Nearly two years at the helm of an unlikely sushi bar, Adam Nouansacksy agrees. "It's definitely getting cleaned up," he says, wrapping rolls at Shin Sei, Japanese for "newborn star."
Buttschardt and her husband now own three restaurants. Such entrepreneurship, she says, is key to recasting Ogden's otherwise foundering downtown.
On a bar stool a block down, Ko Ko Mo owner Eddie Simone weaves tales of wilder times on the street where he grew up. Instructed by nuns around the corner at St. Joseph Elementary by day, Simone spent afternoons selling newspapers on 25th and tormenting the madam at Rose's Room, a brothel. At 21, he bought the bar, which kept him from working "a ho-hum job at Hill Field."
"I used to leave the house and wonder who I was going to get into a fight with," he recalls.
Now 65, and also running a bail bonds business, Simone longs for the edgier times. He lights up while describing a discovery made during a Ko Ko Mo remodel: a sawed-off shotgun and dozens of soldiers' wallets, robbed then ditched during World War II.
"Maybe I like the old ways better," Simone mumbles with a grin. "It's milquetoast now."
To Your Health
Al Garcia has found his niche in Weber County.
After opening an herb and distilled water emporium, the New Mexico transplant discovered his preventative products are a natural fit.
"It's right in line with the lifestyle," he says, explaining ginseng, protein supplements and pure water are popular with Latinos who rely on sound health to perform physical jobs. " If you don't have [health] insurance, you have to do this."
As a woman refills her towering water bottle, the front doors in Garcia's Ogden store get a workout.
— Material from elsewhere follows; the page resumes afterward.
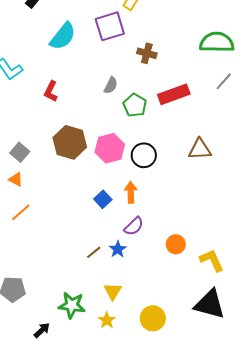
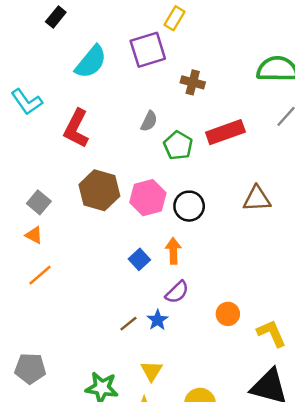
red L-shape: (51, 91) -> (76, 128), size x1.5

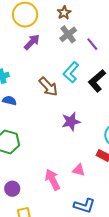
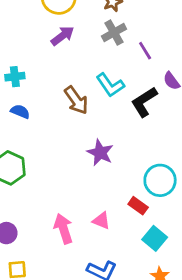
cyan L-shape: (71, 72) -> (110, 85), turned -85
purple star: (71, 122) -> (100, 153), turned 30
Mostly Mexican immigrants peruse bottles of peppermint concentrate that helps clear congestion or pills that deter appetite while they wait for water bottles to fill.
"My eyes are peeled on 7-Eleven and Maverik stores that shut down," says Garcia, who suddenly has stores scattered across the Southwest.
The Ogden store - across the street from a Mexican bar and labor office - also has altered the life of Jeremy Dannehl, Garcia's son-in-law, who chats up his regular customers in Spanish honed during a Mormon mission.
Between sales, Dannehl grabs a handful of herbs from his pocket. The green capsules capture the attention of Guadalupe Sustaita, a regular at the store. "My kids haven't missed a day of school since they have been taking these," he tells her.
Dannehl once worked in a factory on Ogden's west side, fortifying cars bound for Mexico with bullet-proof armor. He now manages the health store and is committed to providing that country's immigrants an entirely different product.
djensen@sltrib.com
Welcome to Little Mountain, home to Westinghouse's Western Zirconium plant. For 25 years, more than 400 workers have commuted here from as far away as southern Idaho and Riverton. They come to make zirconium, an impenetrable substance used to safely house nuclear fuel rods.
"We don't glow in the dark," Erika Anderson jokes about the chemical-heavy operation - with armed guards - that runs around the clock.
Despite the remote location - the plant is perched along the Great Salt Lake's moonscape shore that doubles as an Air Force training ground - workers say the good pay and benefits keep them coming back.
Anderson says she appreciates seeing the deer and horses on her daily drive from Roy. Her only gripe: the lack of lunch options. "There is a 'roach coach' that comes out here. But you know how that goes."